We could know more about how Utpaladeva wished to negotiate the differences between his Buddhist-influenced presentation of the Pratyabhijñā and that of his teacher’s if only we had access to the ŚDVṛ after the middle of the fourth chapter, because Somānanda himself deals with a number of key concepts and technical terms of the Buddhist epistemologists in the fourth, fifth, and sixth chapters of the ŚD. In particular, Somānanda makes mention of (and offers critiques of) the Buddhists’ conceptions of the svalakṣaṇas (ŚD 4.81a), apoha (ŚD 4.76c), svārthānumāna (ŚD 5.55a), parānumāna (ŚD 5.61c), sādṛśya (ŚD 4.86a), and of arthakriyā (ŚD 4.21a, 6.59a) in these chapters, which are largely devoted to the treatment of opposing, mainstream philosophical schools, as already noted.89 Sadly, however, such an analysis will of necessity remain incomplete in the absence of the discovery of the remainder of the commentary. Regardless, the thoroughgoing treatment of the similarities and divergences between Somānanda’s and Utpaladeva’s criticism of Dharmakīrti and the Buddhist epistemologists, while it remains a major desideratum, lies beyond the scope of the present volume and will be included only in the sequel to the present volume, wherein the remainder of the ŚD will be edited and translated. The most that can be said at present is that the ŚDVṛ clearly avoids mention of any differences between Utpaladeva’s treatment of the Buddhists and Somānanda’s, although the commentary often adopts Buddhist terminology in the course of explaining Somānanda’s masterwork.
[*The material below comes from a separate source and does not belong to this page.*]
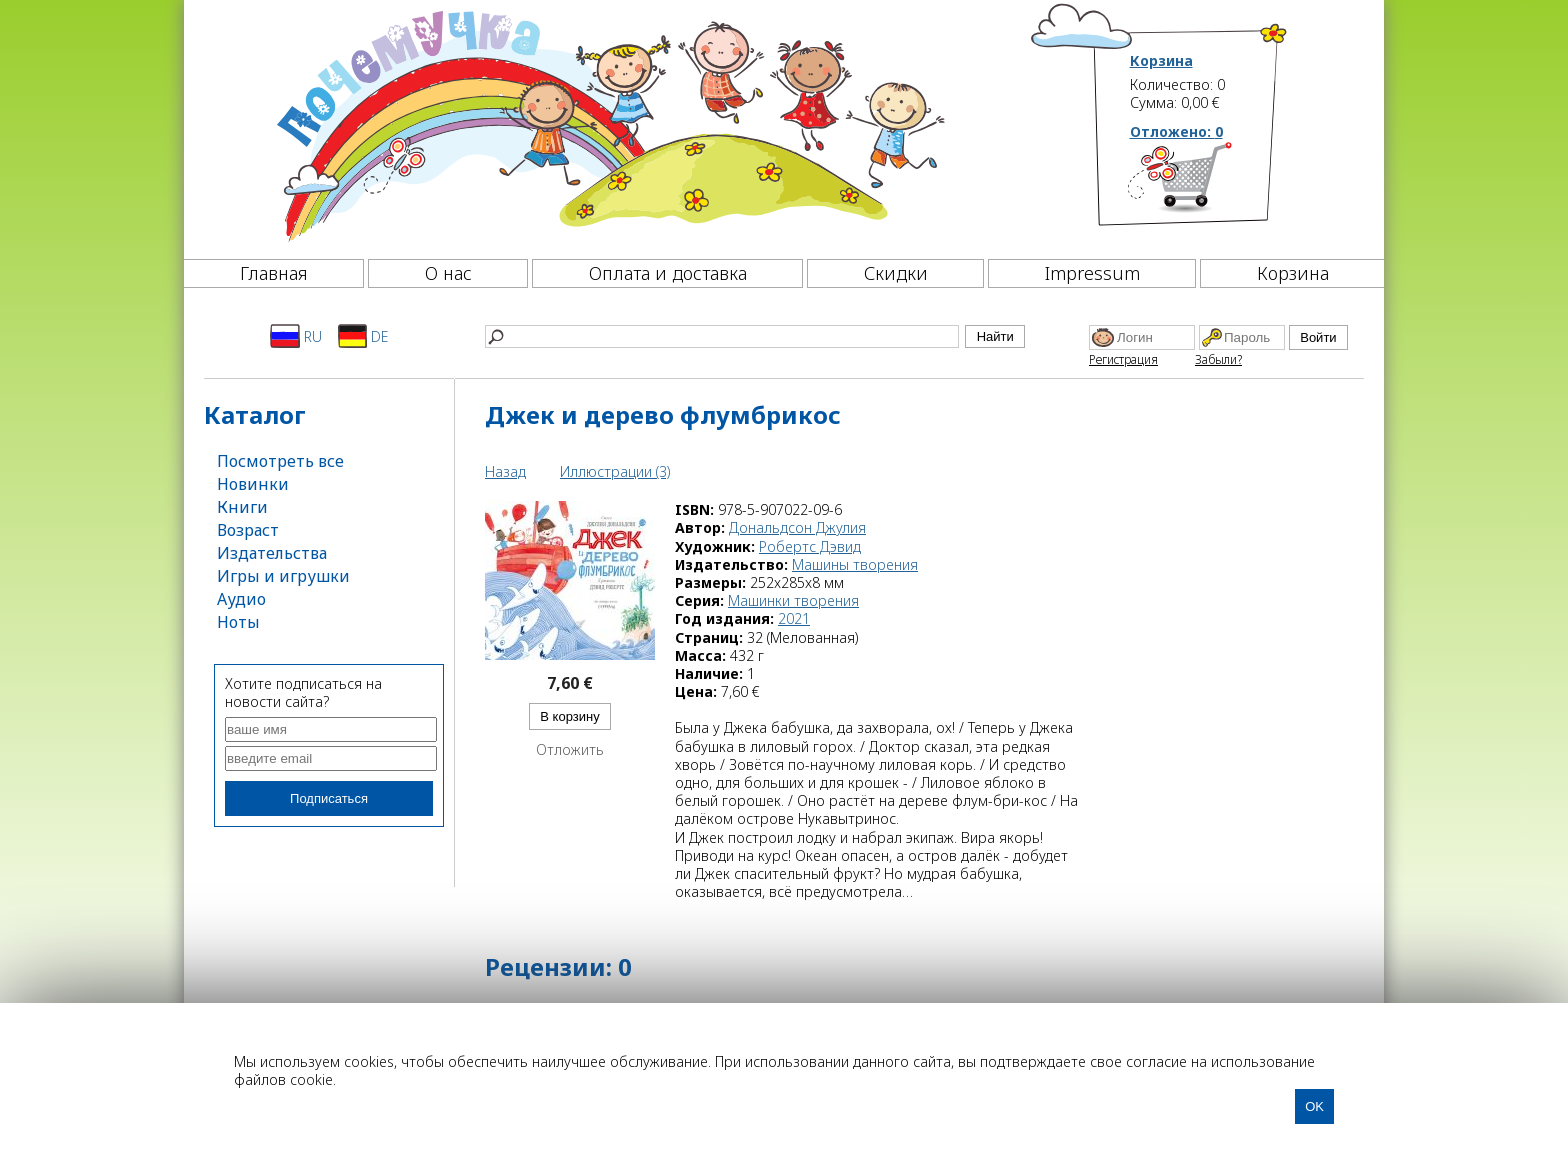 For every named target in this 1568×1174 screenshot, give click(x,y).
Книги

Finally, we turn to the question of the philosophical systematicity of Utpaladeva’s writings. If the Vṛtti does not attempt to emend the formulation of the Pratyabhijñā as it is found in the ŚD, then a question arises as to how Utpaladeva negotiates the real differences between his kārikās and the ŚD in his ŚDVṛ. This is an important question, because, as we have already

87See Torella 1992 for a concise but thorough treatment of the influence of the Buddhist epistemologists on the Pratyabhijñā of the ĪPK, ĪPVṛ, ĪPV, and ĪPVV.

88See Torella 1992: 329; cf. Torella 1994: 89–90, fn. 3.

89The presence in the ŚD of the first four of the terms here listed was noted by Torella 1994: xxii, fn. 28. We noted the rather more philosophical concerns of chapters 4–6 of the ŚD in section 2 (“About This Book”), above.